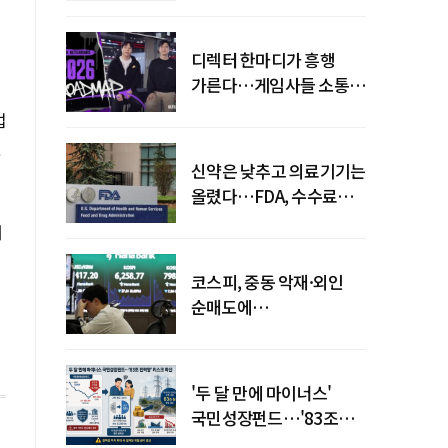
디렉터 한마디가 흥행
가른다…게임사들 소통
강화 이유
업
것
신약은 낮추고 의료기기는
올렸다…FDA, 수수료
개편
며
코스피, 중동 악재·외인
순매도에
하락…"하이닉스 또
급락"
'두 달 만에 마이너스'
국민성장펀드…'83조
전력망' 리스크 확산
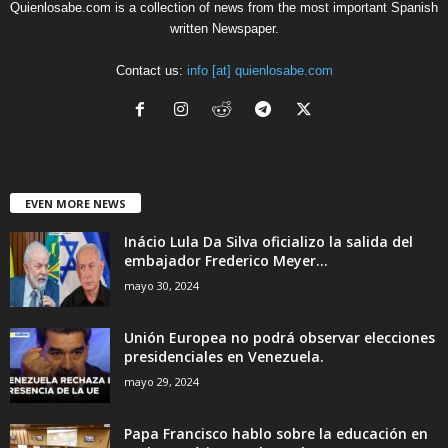
Quienlosabe.com is a collection of news from the most important Spanish
written Newspaper.
Contact us:
info [at] quienlosabe.com
EVEN MORE NEWS
Inácio Lula Da Silva oficializo la salida del
embajador Frederico Meyer...
mayo 30, 2024
Unión Europea no podrá observar elecciones
presidenciales en Venezuela.
mayo 29, 2024
Papa Francisco hablo sobre la educación en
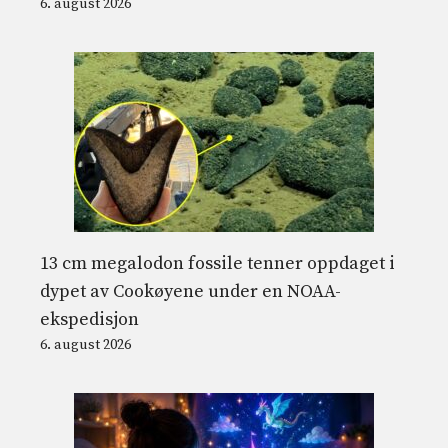
6. august 2026
13 cm megalodon fossile tenner oppdaget i
dypet av Cookøyene under en NOAA-
ekspedisjon
6. august 2026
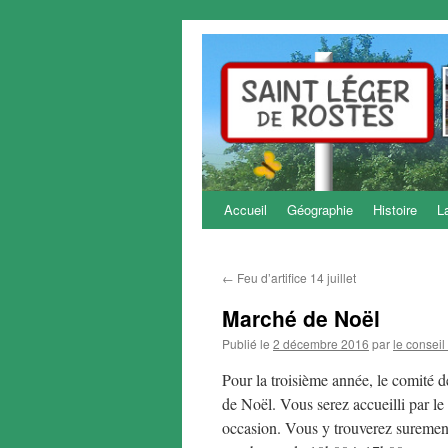
Accueil
Géographie
Histoire
L
Aller
au
←
Feu d’artifice 14 juillet
contenu
Marché de Noël
Publié le
2 décembre 2016
par
le conseil
Pour la troisième année, le comité 
de Noël. Vous serez accueilli par le 
occasion. Vous y trouverez suremen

● Your objective
Leaving the images out, return every record exactly.

● Response
디렉터 한마디가 흥행
가른다…게임사들 소통
강화 이유
업
것
신약은 낮추고 의료기기는
올렸다…FDA, 수수료
개편
며
코스피, 중동 악재·외인
순매도에
하락…"하이닉스 또
급락"
'두 달 만에 마이너스'
국민성장펀드…'83조
전력망' 리스크 확산
Quienlosabe.com is a collection of news from the most important Spanish
written Newspaper.
Contact us:
info [at] quienlosabe.com
EVEN MORE NEWS
Inácio Lula Da Silva oficializo la salida del
embajador Frederico Meyer...
mayo 30, 2024
Unión Europea no podrá observar elecciones
presidenciales en Venezuela.
mayo 29, 2024
Papa Francisco hablo sobre la educación en
6. august 2026
13 cm megalodon fossile tenner oppdaget i
dypet av Cookøyene under en NOAA-
ekspedisjon
6. august 2026
Accueil
Géographie
Histoire
L
Aller
au
←
Feu d’artifice 14 juillet
contenu
Marché de Noël
Publié le
2 décembre 2016
par
le conseil
Pour la troisième année, le comité 
de Noël. Vous serez accueilli par le 
occasion. Vous y trouverez suremen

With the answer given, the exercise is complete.